Where it gets interesting is in those instances when un- means something different from "not." It's right there in the dictionary, at the second homograph entry, sense number 3: "completely."
Consider the following uses of unthaw:
A propane torch that was used to unthaw frozen pipes was blamed for a fire at a home on Gay Hill Road Monday night.
Amy Beth Preiss, Asbury Park Press (New Jersey), 21 Feb. 2006But it's easier to buy frozen puff pastry at the supermarket, in sheets and preformed shells. Just unthaw the raw dough in your refrigerator, and you're halfway on your way to making anything from simple cheese straws to baked apples to the king daddy of puff pastry creations, Beef Wellington.
The News Tribune (Tacoma, Wash.), 7 Dec. 2005
These examples use unthaw to mean "to change to an unfrozen state" or "to melt"—which is exactly what the verb thaw already means. How can unthaw mean the opposite of thaw?
To take another example, the verb unloosen:
With hands trembling with delight, Squeers unloosened the cord; and Smike, to all appearance more dead than alive, was brought into the house and securely locked up in a cellar, until such time as Mr Squeers should deem it expedient to operate upon him, in presence of the assembled school. Charles Dickens, Nicholas Nickleby, 1839
Unloosen here does not mean "make tight," which would be the opposite of loosen, but "make loose."
There's also unravel, like what happens to a sweater when you pull on a thread:
And on this trip of ours, when not otherwise engaged, he was quite as busy with his fingers as ever: unraveling old Cape Horn hose, for yarn wherewith to darn our woolen frocks…
Herman Melville, Mardi: And a Voyage Thither, 1864
The verb that forms its base, ravel, also happens to mean the same thing:
But that afternoon he raveled a thread from a tow sack, and he took a little powder from his powder-horn. He tied the powder in a piece of cloth with one end of the tow string in the powder.
Laura Ingalls Wilder, Little House on the Prairie, 1935Four wicker chairs stood side by side on her deep stern deck. Weathered and raveled and threadbare, they had carried--how long ago?--women in summer dresses and men in flannels out to see the sun go down.
John Cheever, The Wapshot Chronicle, 1954
These are three instances in which a verb beginning with un- means the same as, rather than the negative or opposite of, its stem.

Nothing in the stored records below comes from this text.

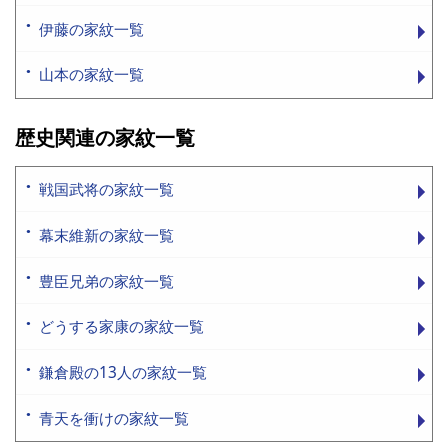
伊藤の家紋一覧
山本の家紋一覧
歴史関連の家紋一覧
戦国武将の家紋一覧
幕末維新の家紋一覧
豊臣兄弟の家紋一覧
どうする家康の家紋一覧
鎌倉殿の13人の家紋一覧
青天を衝けの家紋一覧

And while it might seem frustratingly illogical when you are used to regarding un- strictly as a negative prefix, this use of un- isn't as irrational as it looks.
In all three cases—unthaw, unloosen, and unravel—the un- form of the verb came into being only after its stem was already established in English.
And in all three cases, notably, the verb stem already connotes some kind of undoing, an action of removing something from a state that had existed (frozenness, knottedness, intactness).
Rather than negating each action, the placement of un- in front of these verb stems seems to reinforce the undoing action of each—thereby emphasizing the idea of negation rather than serving to negate the verb stem itself.